High Fidelity (2000)
Top 5 soundtrack movie
Top 5 Chicago movie with top 5 soundtrack. Thoroughly enjoyable movie about what jerks men are, but there is hope if they have the right music and woman to help them come to grips with real life. Terrific cast, superbly executed.
Topsy-Turvy (1999)
Movie about a topsy turvy world
One thing about the Mike Leigh movies I have seen is that you cant really tell from the performances who they are about -- all the characters here, from Gilbert and Sullivan to the boy who makes stage calls seem like real people, with real lives. The movie is about a web of relationships, not a main character. It is also a topsy turvy world -- Gilbert and Sullivan seem to toss of these lighthearted entertainments, but in truth, they and all the other characters struggle with great tragedies and challenges. As the film winds down, one thinks it is another story of pulling together a hit, like Shakespeare in Love, or countless backstage dramas, however well done.

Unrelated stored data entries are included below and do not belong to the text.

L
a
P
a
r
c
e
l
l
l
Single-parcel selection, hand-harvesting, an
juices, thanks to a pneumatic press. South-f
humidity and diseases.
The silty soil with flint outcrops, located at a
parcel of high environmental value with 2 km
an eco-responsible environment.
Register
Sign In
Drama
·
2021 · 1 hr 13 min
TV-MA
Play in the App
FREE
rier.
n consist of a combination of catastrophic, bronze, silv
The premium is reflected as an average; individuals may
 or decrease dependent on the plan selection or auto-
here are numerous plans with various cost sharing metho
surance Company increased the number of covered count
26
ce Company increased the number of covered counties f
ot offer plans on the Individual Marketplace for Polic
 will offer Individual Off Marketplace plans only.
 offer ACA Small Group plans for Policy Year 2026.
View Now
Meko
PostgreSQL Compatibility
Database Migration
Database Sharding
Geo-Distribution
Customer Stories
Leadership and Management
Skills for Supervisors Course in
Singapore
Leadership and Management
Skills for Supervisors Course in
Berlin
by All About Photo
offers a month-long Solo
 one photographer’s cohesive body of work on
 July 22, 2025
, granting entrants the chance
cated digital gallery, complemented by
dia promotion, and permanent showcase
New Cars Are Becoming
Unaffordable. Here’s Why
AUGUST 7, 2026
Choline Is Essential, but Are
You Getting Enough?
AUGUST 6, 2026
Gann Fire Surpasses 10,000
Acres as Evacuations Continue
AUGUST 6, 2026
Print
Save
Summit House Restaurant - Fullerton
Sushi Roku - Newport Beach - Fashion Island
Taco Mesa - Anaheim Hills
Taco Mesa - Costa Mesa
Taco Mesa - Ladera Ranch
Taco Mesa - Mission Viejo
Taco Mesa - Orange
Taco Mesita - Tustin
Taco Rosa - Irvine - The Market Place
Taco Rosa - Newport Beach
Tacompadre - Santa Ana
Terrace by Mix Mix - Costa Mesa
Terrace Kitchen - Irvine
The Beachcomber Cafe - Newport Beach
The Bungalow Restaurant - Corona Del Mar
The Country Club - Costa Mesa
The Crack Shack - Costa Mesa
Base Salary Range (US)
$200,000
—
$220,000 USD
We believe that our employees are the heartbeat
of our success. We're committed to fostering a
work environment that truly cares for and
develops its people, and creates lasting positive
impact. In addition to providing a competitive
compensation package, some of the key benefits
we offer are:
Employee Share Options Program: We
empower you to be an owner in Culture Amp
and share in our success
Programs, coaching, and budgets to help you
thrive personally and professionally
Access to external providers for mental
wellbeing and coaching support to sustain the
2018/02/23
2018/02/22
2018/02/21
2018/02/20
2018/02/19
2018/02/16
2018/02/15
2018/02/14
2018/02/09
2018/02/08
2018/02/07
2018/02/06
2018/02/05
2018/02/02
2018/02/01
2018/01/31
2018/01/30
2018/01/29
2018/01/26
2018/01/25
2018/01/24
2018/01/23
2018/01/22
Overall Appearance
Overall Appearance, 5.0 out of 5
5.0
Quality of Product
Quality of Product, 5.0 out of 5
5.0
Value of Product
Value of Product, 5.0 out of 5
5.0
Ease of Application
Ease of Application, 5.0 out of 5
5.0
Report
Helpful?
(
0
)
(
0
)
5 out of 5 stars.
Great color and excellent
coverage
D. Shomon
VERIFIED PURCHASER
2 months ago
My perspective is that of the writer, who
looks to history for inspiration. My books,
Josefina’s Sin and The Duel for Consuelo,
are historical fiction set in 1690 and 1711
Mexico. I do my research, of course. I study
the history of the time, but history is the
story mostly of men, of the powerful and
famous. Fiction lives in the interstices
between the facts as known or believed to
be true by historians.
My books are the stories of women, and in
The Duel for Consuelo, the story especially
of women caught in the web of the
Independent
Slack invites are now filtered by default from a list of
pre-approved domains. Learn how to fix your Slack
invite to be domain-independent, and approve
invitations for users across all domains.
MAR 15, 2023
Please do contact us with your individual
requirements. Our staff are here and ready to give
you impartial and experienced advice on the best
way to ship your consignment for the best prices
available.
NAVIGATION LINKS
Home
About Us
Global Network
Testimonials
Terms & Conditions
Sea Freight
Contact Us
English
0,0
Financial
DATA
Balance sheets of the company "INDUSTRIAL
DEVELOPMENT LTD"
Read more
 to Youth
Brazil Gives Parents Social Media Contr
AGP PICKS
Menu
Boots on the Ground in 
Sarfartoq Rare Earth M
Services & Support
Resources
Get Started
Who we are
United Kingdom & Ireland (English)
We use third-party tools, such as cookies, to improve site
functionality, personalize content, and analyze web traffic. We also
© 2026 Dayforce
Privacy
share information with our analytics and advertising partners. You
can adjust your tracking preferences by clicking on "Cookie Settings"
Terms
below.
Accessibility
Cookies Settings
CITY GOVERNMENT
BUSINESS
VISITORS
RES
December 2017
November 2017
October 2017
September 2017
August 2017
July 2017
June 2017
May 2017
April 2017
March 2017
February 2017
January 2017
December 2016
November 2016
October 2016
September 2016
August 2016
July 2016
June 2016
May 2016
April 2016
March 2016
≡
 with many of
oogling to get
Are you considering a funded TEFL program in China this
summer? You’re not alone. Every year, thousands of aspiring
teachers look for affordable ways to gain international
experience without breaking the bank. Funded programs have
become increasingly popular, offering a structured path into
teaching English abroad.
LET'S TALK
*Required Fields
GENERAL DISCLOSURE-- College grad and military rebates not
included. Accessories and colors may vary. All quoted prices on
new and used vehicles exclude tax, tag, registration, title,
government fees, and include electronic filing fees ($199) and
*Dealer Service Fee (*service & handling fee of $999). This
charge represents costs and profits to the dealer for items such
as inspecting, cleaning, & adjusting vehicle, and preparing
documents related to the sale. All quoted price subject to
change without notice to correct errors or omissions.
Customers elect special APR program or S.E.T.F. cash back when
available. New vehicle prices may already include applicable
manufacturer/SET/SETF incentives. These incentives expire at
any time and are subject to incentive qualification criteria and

But in the closing scenes we are reminded that not only the Mikado, but this comforting illusion are fiction. Movies like this (and American Beauty, for example) are more like books than they are like much of the fluff in popular movies.
Zulu (1964)
Terrific movie
I have liked this movie since I saw it as a kid on late night TV. Baker and Caine are great, Color Sergeant Bourne is a classic, Hook is a hoot (though the real Hook was a teetotaler, so is libeled), and all the cast is finely realized. Even the Zulus, who dont say a word, have majesty. Plus the singing attack at the end is thrilling. I like this movie so much, I almost bought one of the rifles when I saw it on sale at a pawn shop.
The Hot Rock (1972)
Pretty good, though I never heard of it
I had never heard of this movie til I saw it one night on AMC, but it has an outstanding cast, great New York scenes, and a perfect early 1970's feel, gritty but not seriously ominous. Plus, Zero Mostel seems to have stepped in from a different movie, if not a different universe, and adds a nice surreal touch to the last half. I would say it was one of the better caper movies, and one of the better New York movies.
American Beauty (1999)
Terrific
This is one of the 10 best movies I have ever seen. It is the whole package -- story, characters, acting, photography. One of those magic films like Citizen Kane or the first two Godfathers that make the movies worthwhile.